A recent survey of 1,000 hiring managers found that 59% admit to emphasizing artificial intelligence (AI) as a reason for hiring freezes or layoffs, stating it “plays better with stakeholders” than citing financial constraints.
The survey is part of broader research by Resume.org on hiring trends. According to the findings, while 92% of companies plan to hire in 2026, 55% also intend to reduce their employee headcounts.
Kara Dennison, Head of Career Advising at Resume.org, commented on the results: “What we are seeing is workforce rebalancing. Companies are laying off in areas that no longer align with near-term priorities while hiring aggressively in functions tied to revenue, transformation, and efficiency.”
Dennison added: “Most organizations are reducing roles that are higher-cost, slower to yield ROI, or misaligned with new operating models. That often includes layers of middle management, duplicated functions after reorganizations, and roles tied to legacy processes. At the same time, they’re investing in roles that support growth, automation, data, customer retention, and execution speed.”
When asked about the primary drivers behind workforce reductions, companies cited AI (44%), reorganization or restructuring (42%), and budget constraints (39%). This suggests layoffs result from a combination of factors related to broader restructuring and cost-control efforts.
Despite discussions about AI replacing jobs entirely, only 9% of respondents said AI has fully replaced certain roles. Nearly half (45%) indicated that AI has partially reduced the need for new hires. This points to AI being used more as a tool for slowing down hiring rather than directly substituting employees.
Additionally, 45% reported little or no impact from AI on staffing levels. This indicates the effect of AI varies significantly among organizations.
A notable aspect revealed by the survey is that most companies frame layoffs or slowdowns as being driven by AI because this explanation is more acceptable to stakeholders than admitting financial reasons. Nearly six out of ten companies reported doing this—17% exactly and 42% somewhat.

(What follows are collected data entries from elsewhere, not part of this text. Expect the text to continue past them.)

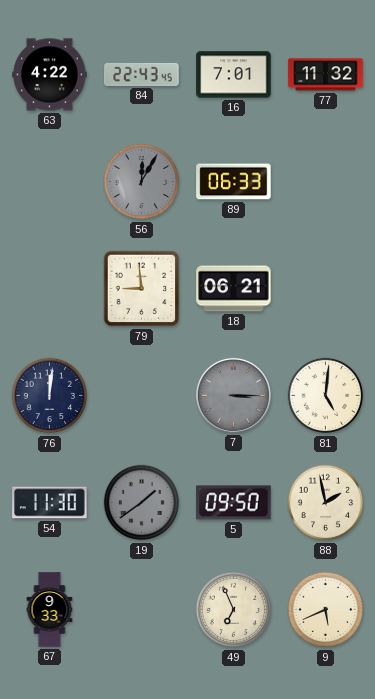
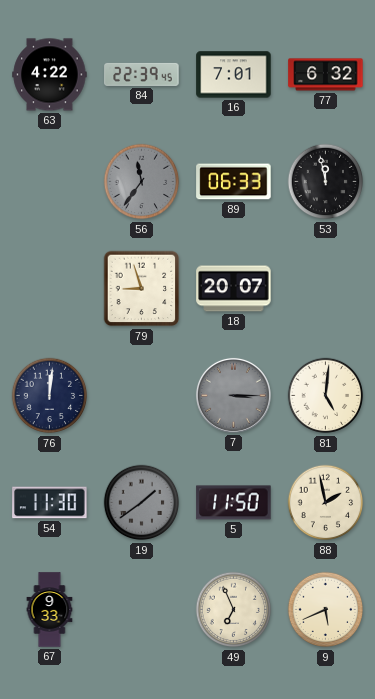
84: 22:43 -> 22:39
77: 11:32 -> 6:32
56: 12:05 -> 11:36
53: none -> 11:58
79: 8:59 -> 8:57
18: 06:21 -> 20:07
5: 09:50 -> 11:50
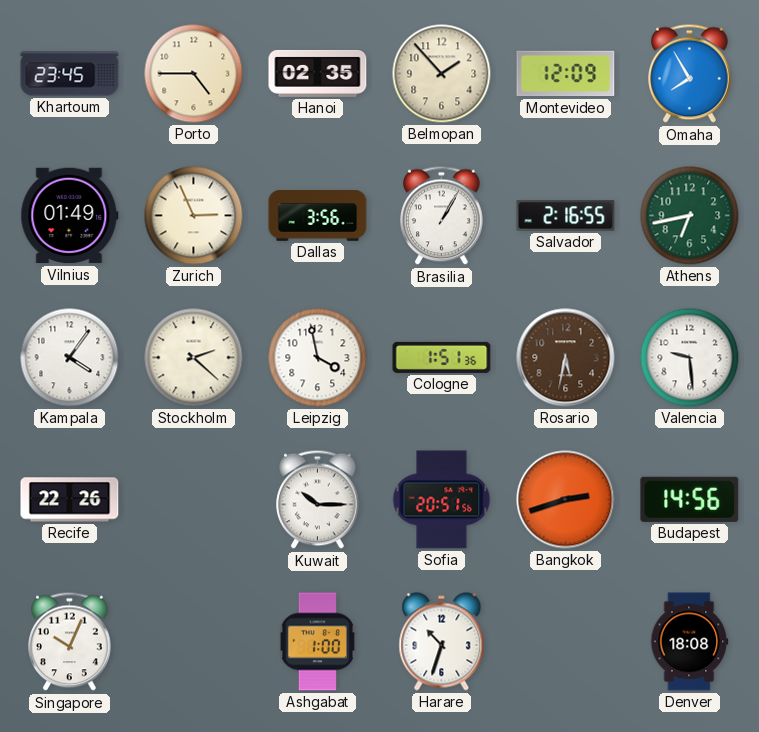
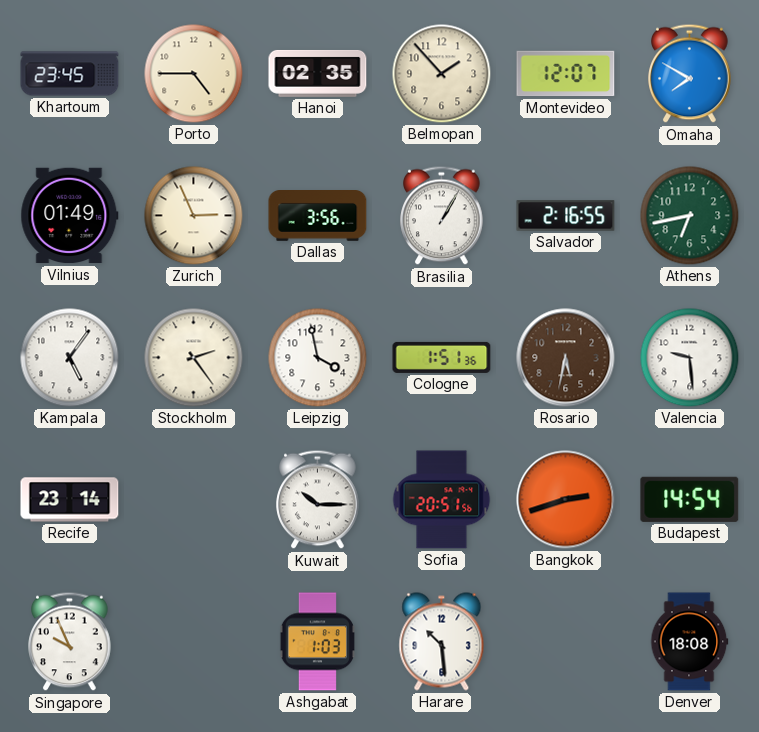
Montevideo: 12:09 -> 12:07
Omaha: 7:55 -> 7:50
Kampala: 4:06 -> 5:06
Stockholm: 2:22 -> 2:24
Recife: 22:26 -> 23:14
Budapest: 14:56 -> 14:54
Singapore: 10:04 -> 9:56
Ashgabat: 1:00 -> 1:03
Harare: 10:33 -> 10:29
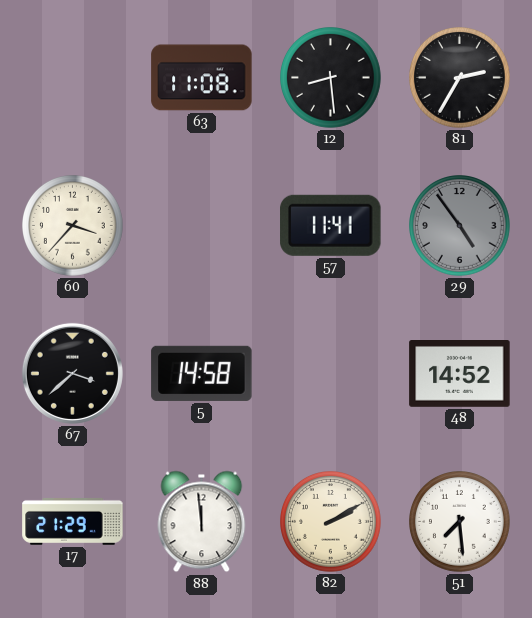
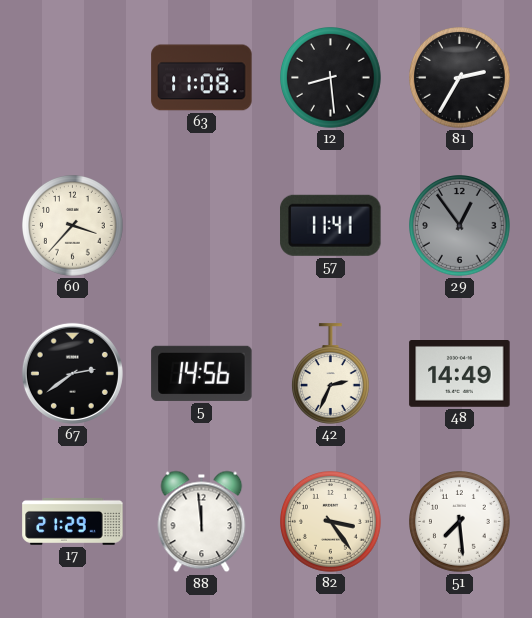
29: 4:54 -> 12:54
67: 3:38 -> 2:39
5: 14:58 -> 14:56
42: none -> 2:34
48: 14:52 -> 14:49
82: 2:10 -> 3:24
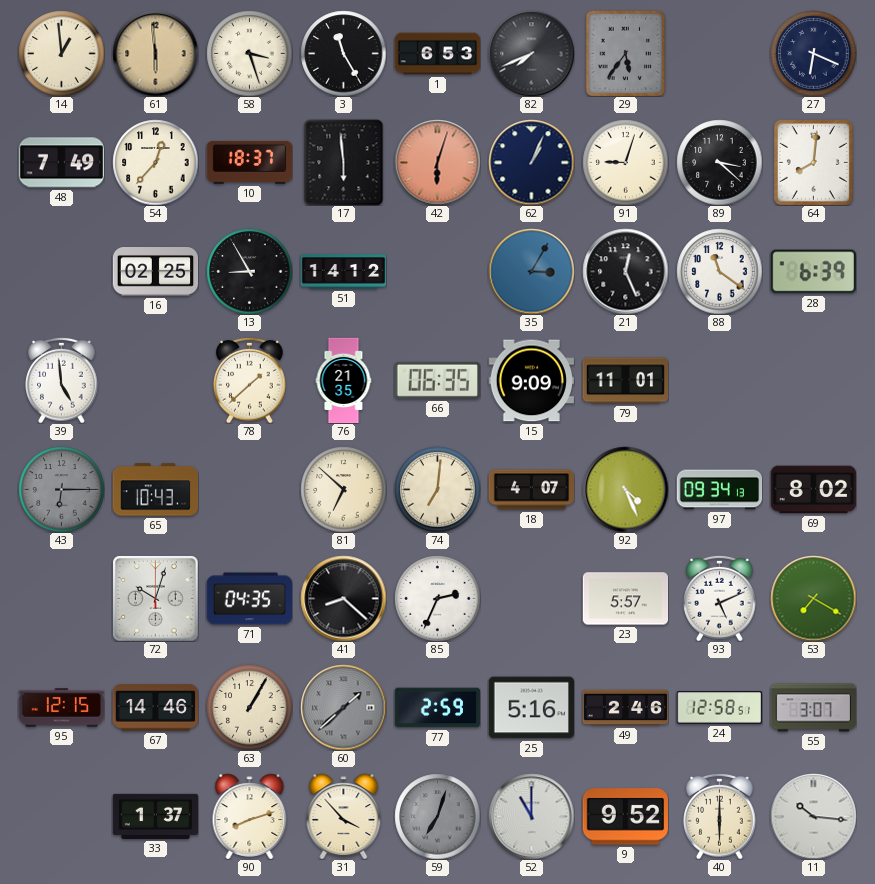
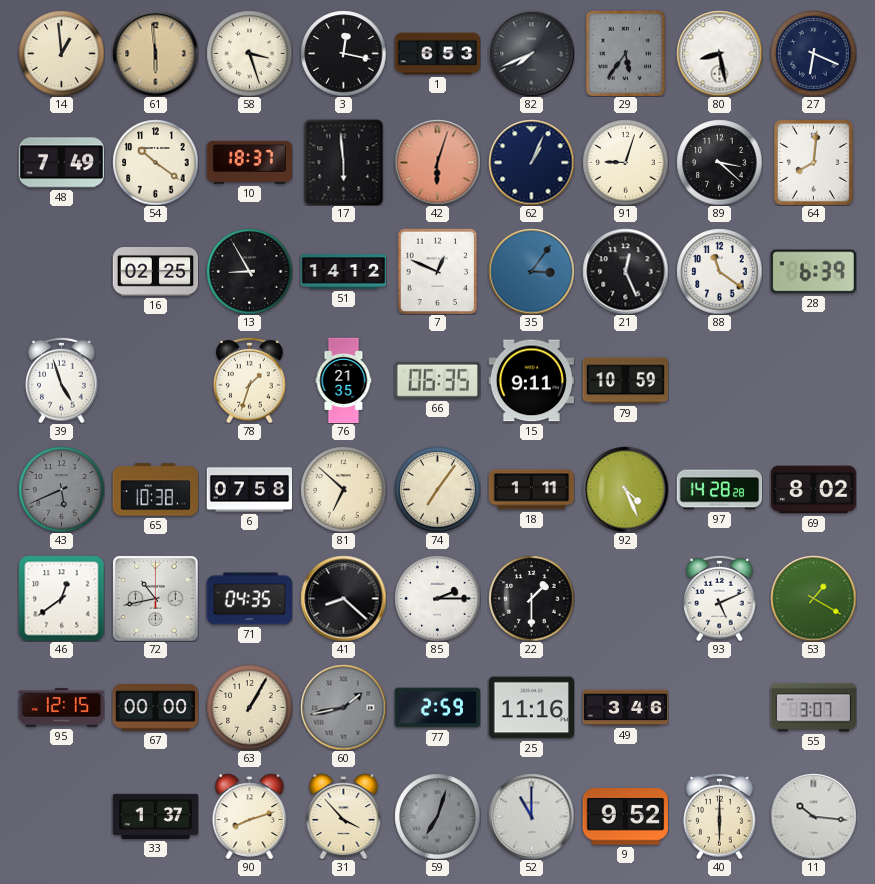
3: 11:25 -> 12:17
80: none -> 8:28
54: 12:37 -> 10:21
7: none -> 12:49
35: 3:05 -> 3:06
39: 4:59 -> 4:57
78: 1:38 -> 1:33
15: 9:09 -> 9:11
79: 11:01 -> 10:59
43: 6:15 -> 5:41
65: 10:43 -> 10:38
6: none -> 07:58
74: 7:01 -> 7:06
18: 4:07 -> 1:11
97: 09:34 -> 14:28
46: none -> 12:39
72: 10:03 -> 10:43
85: 2:34 -> 2:15
22: none -> 1:30
23: 5:57 -> none
53: 7:20 -> 1:20
67: 14:46 -> 00:00
60: 1:38 -> 1:43
25: 5:16 -> 11:16
49: 2:46 -> 3:46
24: 12:58 -> none
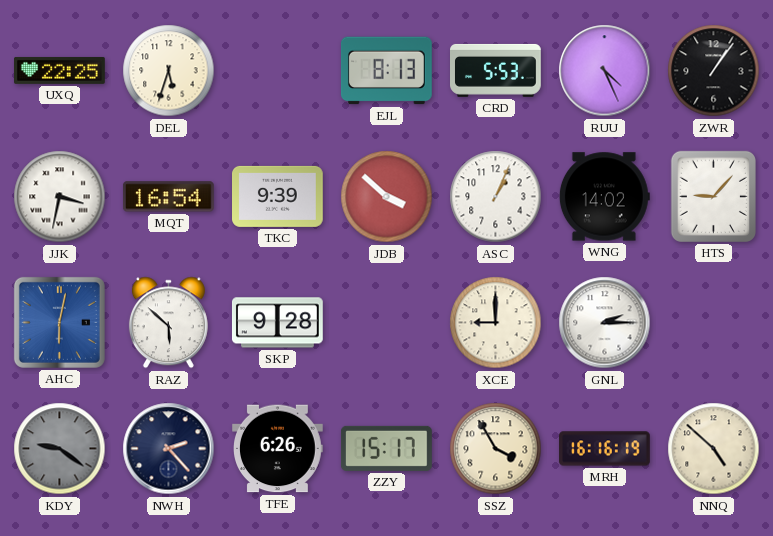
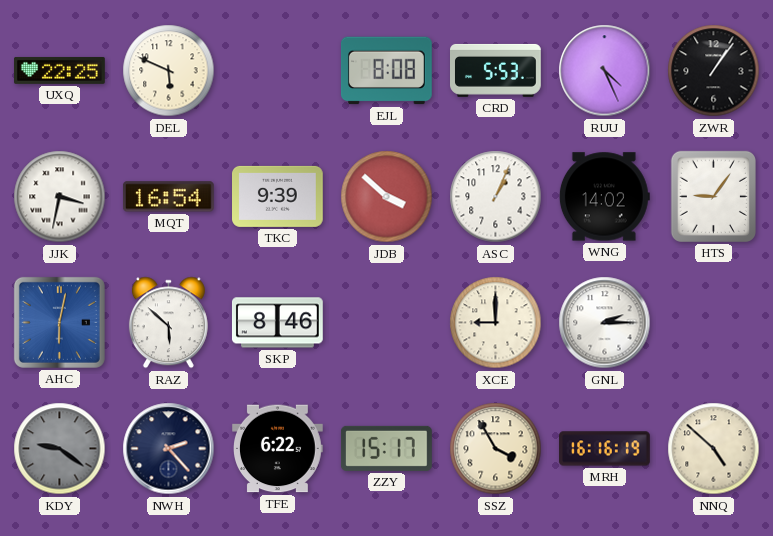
DEL: 5:33 -> 5:49
EJL: 8:13 -> 8:08
HTS: 9:07 -> 9:06
SKP: 9:28 -> 8:46
TFE: 6:26 -> 6:22
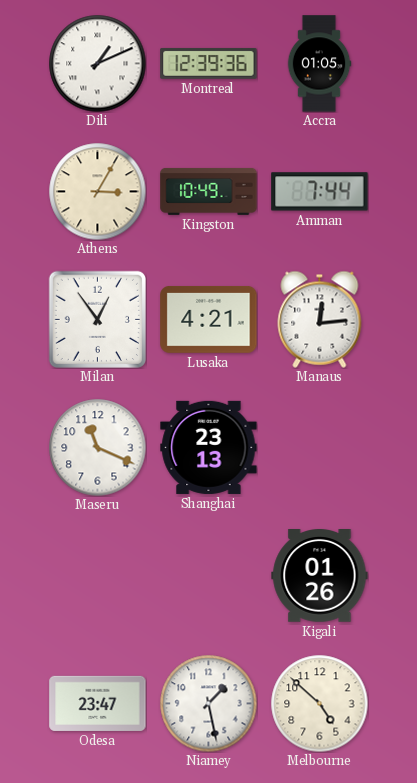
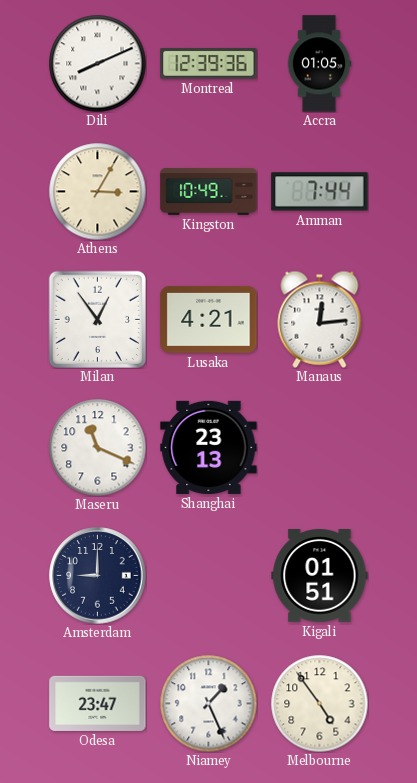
Dili: 1:11 -> 8:11
Amsterdam: none -> 9:00
Kigali: 01:26 -> 01:51
Niamey: 1:28 -> 1:26
Melbourne: 4:52 -> 4:54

The New Jersey Business and Industry Association serves as the nation’s largest statewide employer association and represents employers across multiple sectors such as manufacturing, retail, wholesale, contracting, and services according to its official website. The association advances competitive excellence and financial success for its members while providing advocacy and essential information to support business prosperity. It also facilitates partnerships among businesses, government entities, and academic institutions in New Jersey.